By expecting young viewers to be already interested in food, “Waffles + Mochi” is saved from the manic desperation that can overwhelm educational media that are less confident in the coolness of their subject. Each episode is full of fun facts, cooking tips, and warm, non-culinary hours of life. (“You can use old things even when they’re broken,” says Ms. O. happily as she plants vegetable seedlings in soil-filled eggshells.) The show’s message reflects Michelle Obama’s longstanding commitment to child nutrition and health ; Children should know that food is fascinating and fresh food is delicious. These ideas are good and important, but they are also broad and undisputed. Given the Obama’s powerful cultural influence, shouldn’t we expect them to say more about America’s food, hunger, and nutritional health crises, based on a fundamentally broken, exploitative, and unsustainable food system than simply reminding children that fresh food is essential are neat?

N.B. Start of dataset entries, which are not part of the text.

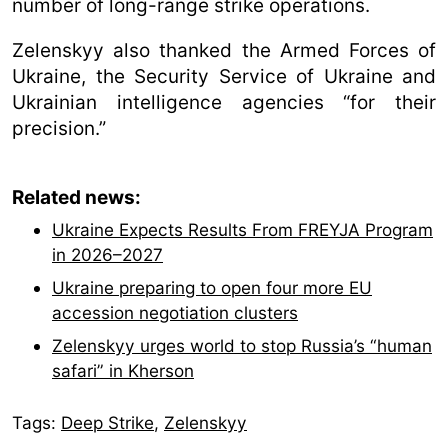
number of long-range strike operations.
Zelenskyy also thanked the Armed Forces of
Ukraine, the Security Service of Ukraine and
Ukrainian intelligence agencies “for their
precision.”
Related news:
Ukraine Expects Results From FREYJA Program
in 2026–2027
Ukraine preparing to open four more EU
accession negotiation clusters
Zelenskyy urges world to stop Russia’s “human
safari” in Kherson
Tags:
Deep Strike
,
Zelenskyy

On the other hand, “Waffles + Mochi” is a puppet show for preschoolers with a talking mop named Steve. And the relaxed, integrative view of the show makes it possible to address topics that most food programs (including adults!) Shy away from: water scarcity, inclusion of disabilities, indigenous food routes. One of the most noticeable moments in the series is the episode “Rice,” where Mochi searches for his roots so he can build a family tree that Ms. O. was working on at the beginning of the episode. (“Who is that man next to you?” A doll friend asks about a head cut of a young Barack Obama. “This is my husband,” Mrs. O Deadpans.) To learn more about rice, mochi and waffles visit Michael Twitty, den Writer and culinary historian. As a magnetic storyteller, he tells the puppets a painful story with ruthless simplicity. “My people were the Mende, in a place called Sierra Leone,” says Twitty. “Long ago, people from Sierra Leone were brought to the United States of America, in the south, to forcibly grow rice.” He explains that his grandmother, grandmother, “was enslaved, which meant that she was separated from her family and home and had to work in violence for free. And why? Because she knew how to grow and process rice. And so my people grew rice during and after slavery. And rice was a common part of our diet and identity. “

Twitty, a well-respected writer and scholar, may not be an obvious choice for a guest star spot on a kids’ show, but it is segments like his that lead “Waffles + Mochi” to transcend the sometimes predictable tropes of this type of programming. The world of “Waffles + Mochi” is populated by celebrity chefs and celebrities (many of them from other Netflix shows) as well as mycologists, salt farmers, deaf pizzaiolos, tortellini rollers with special needs, experienced miso makers and a trio of children, eager to show off the brightly colored eggs their urban chickens have laid on the farm. The familiar cameos are for the adults in the audience (who is Zach Galifianakis or Rashida Jones for a three year old anyway?), And that goes for Michelle Obama as well as anyone else. She will always be the former first lady for the parents in the audience who may struggle to adjust to her new identity as a child edutainment superstar. But for the kids who grow up with “Waffles + Mochi” on Netflix, she might just be Ms. O., the nice lady from TV who tends a roof garden over a grocery store filled with dolls.